With our obsession for software and STEM, it was not only computer or software engineering graduates who joined tech firms as software engineers. Legions of mechanical, electronics and even civil engineers did the same. There is a whole world to build out there outside of software. Manufacturing firms desperately need engineers to run their machines, there are bridges to be built, roads to be repaired and data centres to be run. For instance, Google recently announced a $10 million grant, among other things, to train electricians for the power plant and data centre boom that AI has sowed. This huge shortage means electrical engineers in data centre clusters in the US are earning significantly more than software engineers do. Simply put, say hello to the revolutionary idea that mechanical engineers do mechanical engineering.

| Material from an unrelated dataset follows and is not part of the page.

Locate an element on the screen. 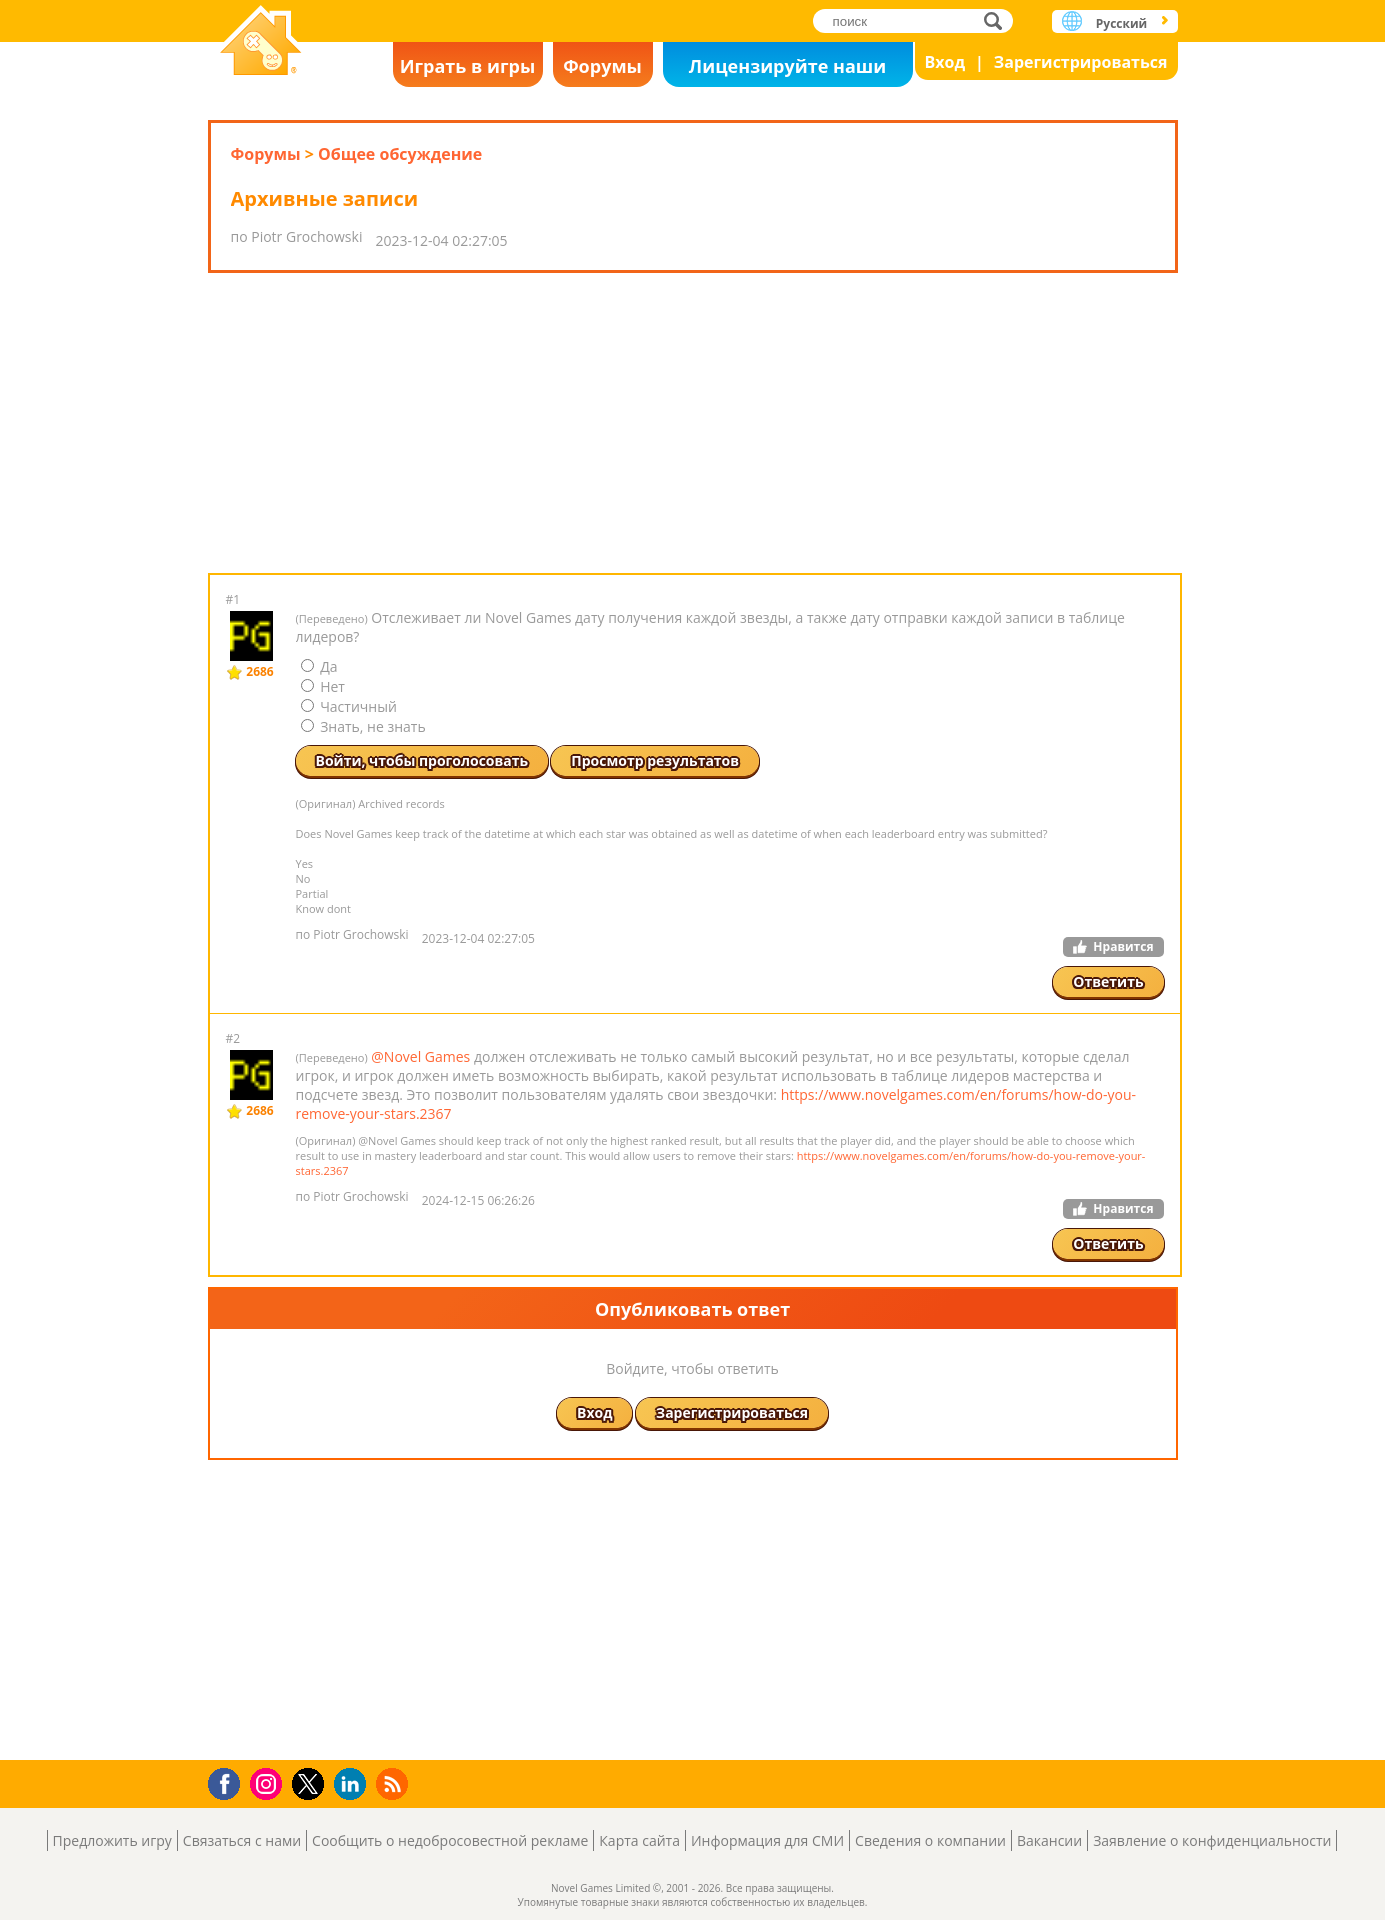 The image size is (1385, 1920). Да is located at coordinates (319, 666).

Become AI Literate: The definition of literacy has changed. It was about reading, writing and arithmetic; now it is beyond that to working naturally with AI tools and agents. Young people, including those I teach at Ashoka and other universities, are fast adapting to be AI literate and use AI tools in everything they do, to get a leg up in their job search. At KPMG, recent graduates are reportedly leveraging AI tools and handling tax jobs that used to be done by employees with three-plus years’ experience. Big legal firms are encouraging early-career lawyers to work on complex contracts that once senior people did.

Build Human Skills:
Humans will have to rediscover humanities with subjects of logic, grammar, ethics, philosophy and literature to keep our competitive advantage. With AI agents increasingly handling the technical “how-to” of tasks, the human edge will lie in the “why” and the “what next”. The “humble” subjects of humanities like language, philosophy, grammar and the arts are the ones that provide us critical frameworks for understanding context, ethics, human motivation, creativity and critical judgment —skills that are inherently difficult for AI to replicate meaningfully. As answers become commoditised, questions or prompts become important, and increasingly employers will prefer graduates with a mix of humanities and technical skills.

Become Entrepreneurs: Entrepreneurs and SMEs build economies, not large monolithic organisations. More and more first jobbers will choose to become entrepreneurs. The New York Times writes about how at Stanford University, fewer grads are considering tech and finance careers, and more of them are plunging into starting companies — “on the theory that if humans are about to lose their labor advantages to powerful AI systems, they had better hurry and do something big”.

Build Portfolio Careers: There is no rule that people must do only one job at a time. As AI rolls in, multiple skills will become much more important. Be a software engineer and a chef; qualify as a designer and run a pet foster home; build websites as well as toys for children. Think of your career not as a linear progression in a single industry, but a portfolio you are juggling.

Become an Apprentice: Much before this era, young people entered jobs as apprentices. They would pay a master blacksmith or surgeon to teach them their craft, before setting up a practice of their own. The modern corporate organisation reversed that trend; young people were paid to learn during their initial years. As AI replaces basic skills and reinvents work, there could be a reversal. There could be a future where humans would invest to do our first job, before we claim the right to earn.

Bindra is an author and entrepreneur. Views are personal
(Disclaimer: The opinions expressed in this column are that of the writer. The facts and opinions expressed here do not reflect the views of www.economictimes.com.)